La coexistence des deux modèles exige une architecture explicite. Le VPN peut assurer le transport vers une zone donnée, tandis que des contrôles Zero Trust déterminent précisément ce que chaque identité peut y faire. Cette séparation évite de transformer le tunnel en passe-partout.

  • Réduire les routes annoncées : ne publier que les sous-réseaux nécessaires à une fonction précise.
  • Renforcer l’identité : imposer le MFA résistant au phishing et lier l’accès à un appareil conforme.
  • Segmenter les ressources : isoler les environnements de production, de test et d’administration.
  • Surveiller les sessions : analyser les connexions, les volumes inhabituels et les changements de posture.
  • Prévoir une révocation rapide : retirer un certificat, un jeton ou une session sans attendre l’expiration du tunnel.

Dans certains cas, un VPN par application ou par segment peut également réduire la surface d’exposition. Il ne reproduit pas toutes les capacités d’un ZTNA, mais il évite le modèle historique dans lequel une connexion réussie donne accès à un réseau entier.
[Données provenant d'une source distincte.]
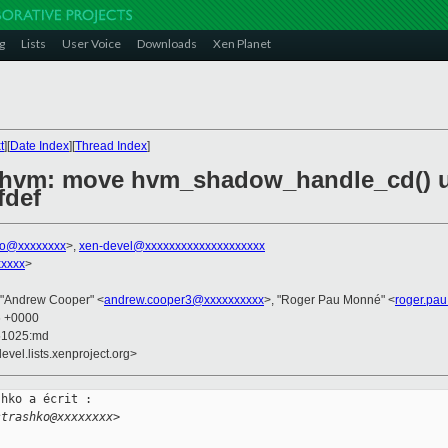
g
Lists
User Voice
Downloads
Xen Planet
t
][
Date Index
][
Thread Index
]
/hvm: move hvm_shadow_handle_cd() 
fdef
hko@xxxxxxxx
>,
xen-devel@xxxxxxxxxxxxxxxxxxxx
xxxxx
>
 "Andrew Cooper" <
andrew.cooper3@xxxxxxxxxx
>, "Roger Pau Monné" <
roger.pa
6 +0000
51025:md
evel.lists.xenproject.org>
hko a écrit :

strashko@xxxxxxxx>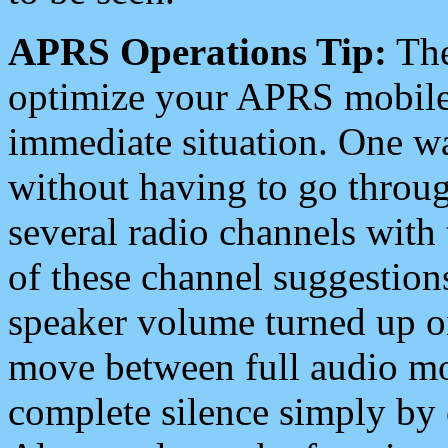
APRS Operations Tip:
The
optimize your APRS mobile
immediate situation. One wa
without having to go throu
several radio channels with 
of these channel suggestions
speaker volume turned up 
move between full audio mo
complete silence simply by 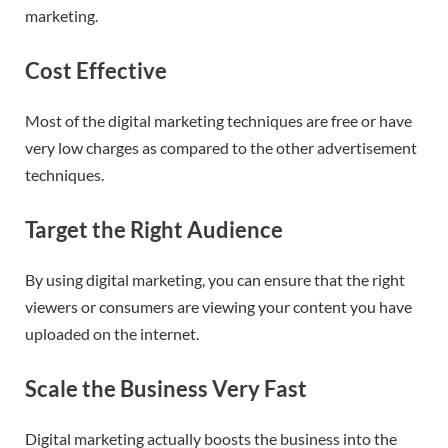
marketing.
Cost Effective
Most of the digital marketing techniques are free or have
very low charges as compared to the other advertisement
techniques.
Target the Right Audience
By using digital marketing, you can ensure that the right
viewers or consumers are viewing your content you have
uploaded on the internet.
Scale the Business Very Fast
Digital marketing actually boosts the business into the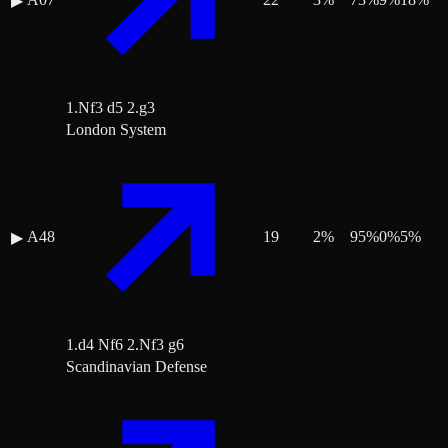
▶
1.Nf3 d5 2.g3
London System
A48
19
2
%
95
%
0
%
5
%
▶
1.d4 Nf6 2.Nf3 g6
Scandinavian Defense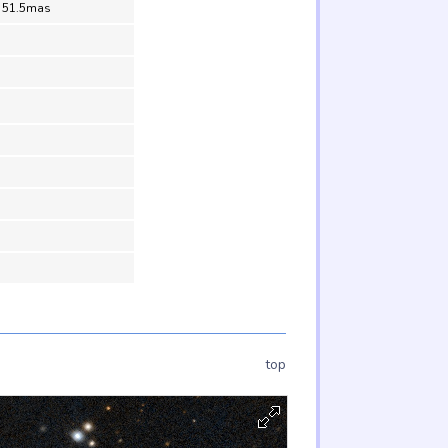
= 51.5mas
top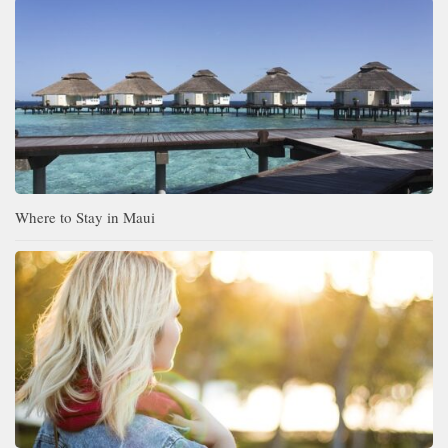
Where to Stay in Maui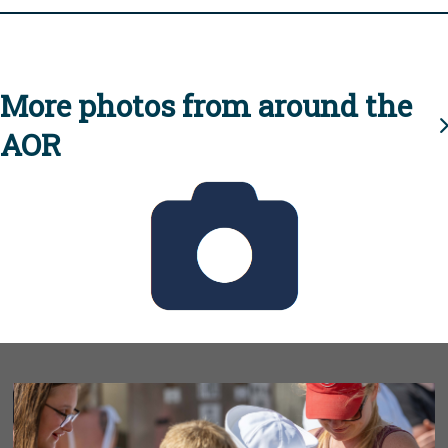
More photos from around the
AOR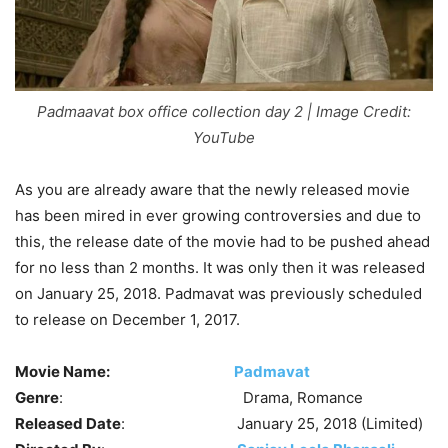
Padmaavat box office collection day 2 | Image Credit:
YouTube
As you are already aware that the newly released movie
has been mired in ever growing controversies and due to
this, the release date of the movie had to be pushed ahead
for no less than 2 months. It was only then it was released
on January 25, 2018. Padmavat was previously scheduled
to release on December 1, 2017.
Movie Name:
Padmavat
Genre
: Drama, Romance
Released Date
: January 25, 2018 (Limited)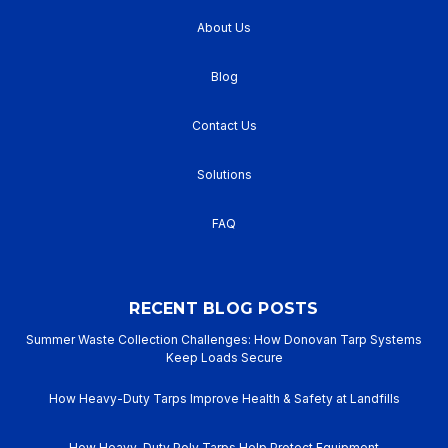
About Us
Blog
Contact Us
Solutions
FAQ
RECENT BLOG POSTS
Summer Waste Collection Challenges: How Donovan Tarp Systems
Keep Loads Secure
How Heavy-Duty Tarps Improve Health & Safety at Landfills
How Heavy-Duty Poly Tarps Help Protect Equipment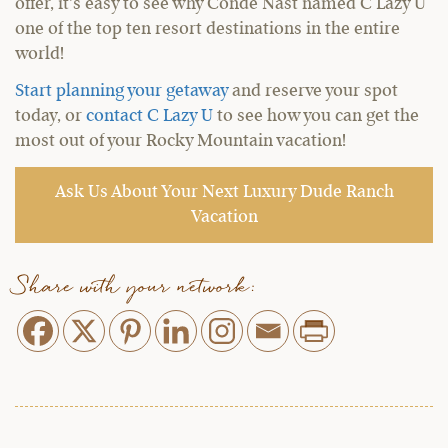
offer, it’s easy to see why Condé Nast named C Lazy U
one of the top ten resort destinations in the entire
world!
Start planning your getaway
and reserve your spot
today, or
contact C Lazy U
to see how you can get the
most out of your Rocky Mountain vacation!
Ask Us About Your Next Luxury Dude Ranch
Vacation
Share with your network: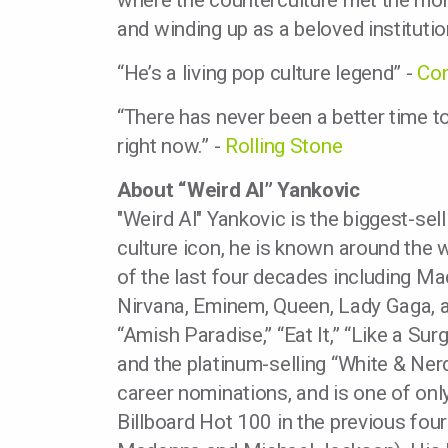
where the counterculture met the mono
and winding up as a beloved institutio
“He’s a living pop culture legend” -
Co
“There has never been a better time to
right now.” -
Rolling Stone
About “Weird Al” Yankovic
"Weird Al" Yankovic is the biggest-sel
culture icon, he is known around the w
of the last four decades including Ma
Nirvana, Eminem, Queen, Lady Gaga, 
“Amish Paradise,” “Eat It,” “Like a Sur
and the platinum-selling “White & N
career nominations, and is one of only
Billboard Hot 100 in the previous fou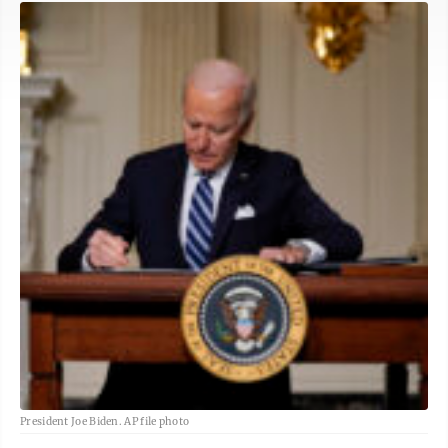
President Joe Biden. AP file photo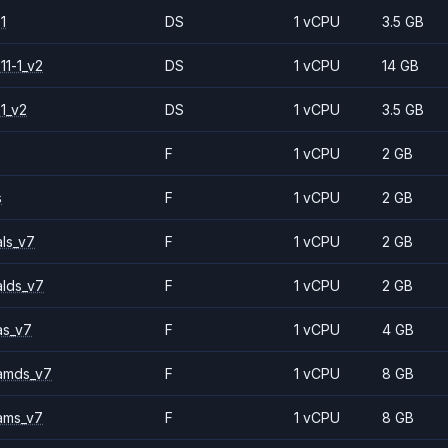
1
DS
1 vCPU
3.5 GB
11-1_v2
DS
1 vCPU
14 GB
1_v2
DS
1 vCPU
3.5 GB
F
1 vCPU
2 GB
s
F
1 vCPU
2 GB
ls_v7
F
1 vCPU
2 GB
alds_v7
F
1 vCPU
2 GB
as_v7
F
1 vCPU
4 GB
amds_v7
F
1 vCPU
8 GB
ams_v7
F
1 vCPU
8 GB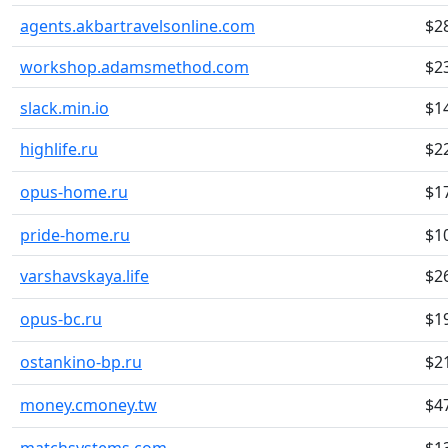
agents.akbartravelsonline.com
$2
workshop.adamsmethod.com
$2
slack.min.io
$1
highlife.ru
$2
opus-home.ru
$1
pride-home.ru
$1
varshavskaya.life
$2
opus-bc.ru
$1
ostankino-bp.ru
$2
money.cmoney.tw
$4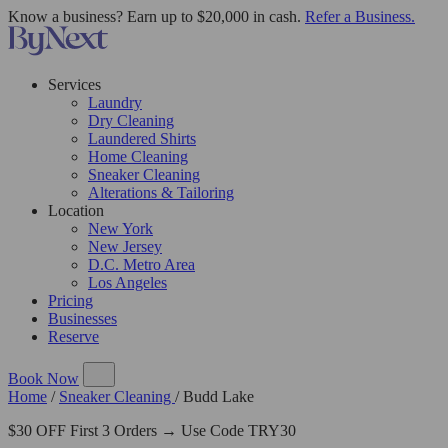
Know a business? Earn up to $20,000 in cash.
Refer a Business.
Services
Laundry
Dry Cleaning
Laundered Shirts
Home Cleaning
Sneaker Cleaning
Alterations & Tailoring
Location
New York
New Jersey
D.C. Metro Area
Los Angeles
Pricing
Businesses
Reserve
Book Now
Home
/
Sneaker Cleaning
/
Budd Lake
$30 OFF First 3 Orders → Use Code TRY30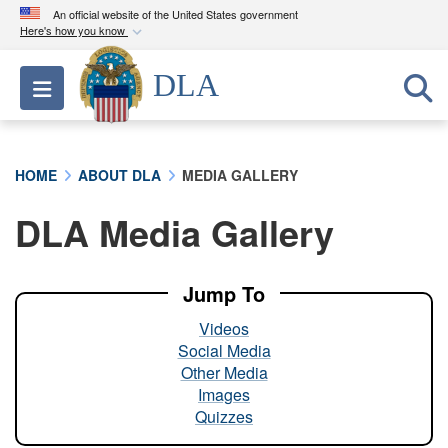
An official website of the United States government
Here's how you know
Official websites use .mil
DLA
Toggle navigation
A
.mil
website belongs to an official U.S.
Department of Defense organization in the United
States.
HOME
ABOUT DLA
MEDIA GALLERY
Secure .mil websites use HTTPS
DLA Media Gallery
A
lock (
)
or
https://
means you’ve safely
connected to the .mil website. Share sensitive
information only on official, secure websites.
Jump To
Videos
Social Media
Other Media
Images
Quizzes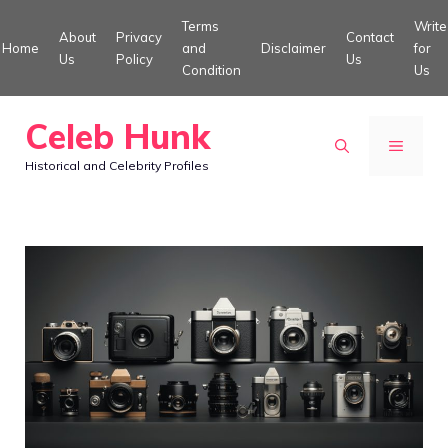
Skip
Terms
Write
About
Privacy
Contact
to
Home
and
Disclaimer
for
Us
Policy
Us
Condition
Us
content
Celeb Hunk
MENU
Historical and Celebrity Profiles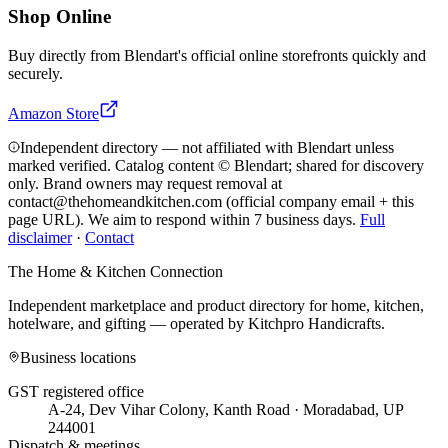
Shop Online
Buy directly from
Blendart
's official online storefronts quickly and
securely.
Amazon Store
Independent directory — not affiliated with Blendart unless
marked verified. Catalog content © Blendart; shared for discovery
only.
Brand owners may request removal at
contact@thehomeandkitchen.com (official company email + this
page URL). We aim to respond within 7 business days.
Full
disclaimer
·
Contact
The Home & Kitchen Connection
Independent marketplace and product directory for home, kitchen,
hotelware, and gifting — operated by
Kitchpro Handicrafts
.
Business locations
GST registered office
A-24, Dev Vihar Colony, Kanth Road · Moradabad, UP
244001
Dispatch & meetings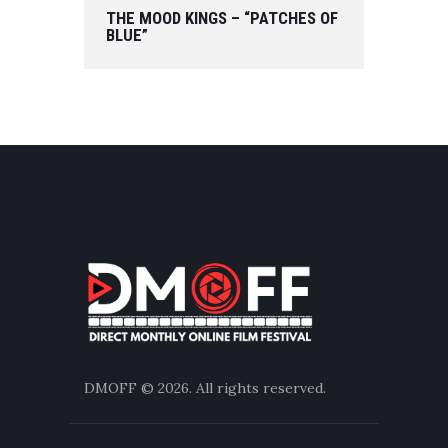
THE MOOD KINGS – “PATCHES OF
BLUE”
DMOFF
© 2026. All rights reserved.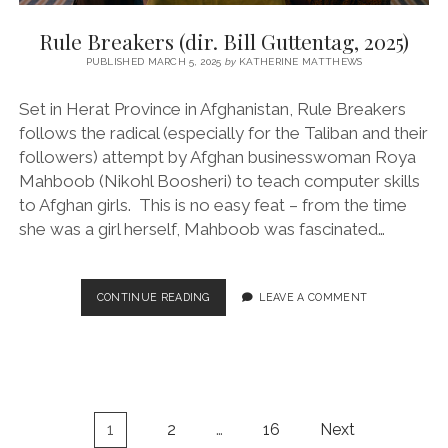
Rule Breakers (dir. Bill Guttentag, 2025)
PUBLISHED MARCH 5, 2025
by
KATHERINE MATTHEWS
Set in Herat Province in Afghanistan, Rule Breakers
follows the radical (especially for the Taliban and their
followers) attempt by Afghan businesswoman Roya
Mahboob (Nikohl Boosheri) to teach computer skills
to Afghan girls. This is no easy feat – from the time
she was a girl herself, Mahboob was fascinated…
RULE
CONTINUE READING
LEAVE A COMMENT
BREAKERS
(DIR.
BILL
GUTTENTAG,
2025)
Posts
1
2
…
16
Next
pagination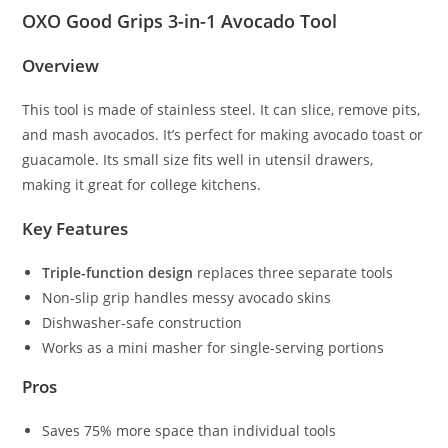
OXO Good Grips 3-in-1 Avocado Tool
Overview
This tool is made of stainless steel. It can slice, remove pits,
and mash avocados. It’s perfect for making avocado toast or
guacamole. Its small size fits well in utensil drawers,
making it great for college kitchens.
Key Features
Triple-function design
replaces three separate tools
Non-slip grip handles messy avocado skins
Dishwasher-safe construction
Works as a mini masher for single-serving portions
Pros
Saves 75% more space than individual tools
Le vrai indicateur : la confiance accordée à chaque flux

Évaluer une architecture uniquement par la présence ou l’absence d’un VPN conduit à de mauvaises décisions. La question essentielle est plutôt : quelles preuves sont demandées avant d’autoriser un flux, pendant combien de temps et avec quelle granularité ? Une organisation peut supprimer ses accès distants traditionnels tout en conservant une confiance excessive dans ses comptes cloud ou ses réseaux internes.

À l’inverse, elle peut garder des VPN pour des contraintes techniques tout en appliquant une politique moderne : identité fédérée, privilèges minimaux, appareils vérifiés, segmentation, chiffrement et détection continue. Découvrez d’ailleurs tous nos dossiers technologiques sur la page d’accueil de Galibyte pour suivre les évolutions de la cybersécurité et des infrastructures.

Vers un modèle hybride et progressivement adaptatif

En 2026, le débat le plus utile n’oppose donc pas VPN et Zero Trust. Il consiste à déterminer quelles fonctions doivent être migrées vers le ZTNA, lesquelles nécessitent encore une connectivité réseau et comment surveiller les exceptions. Les VPN disparaîtront probablement de certains usages bureautiques, mais resteront pertinents pour les interconnexions, les systèmes hérités et la continuité opérationnelle.

Le Zero Trust ne supprime pas mécaniquement les tunnels : il les remet à leur juste place. Un VPN n’est plus une frontière de confiance, mais un outil parmi d’autres dans une architecture où chaque accès doit être limité, vérifiable et réversible.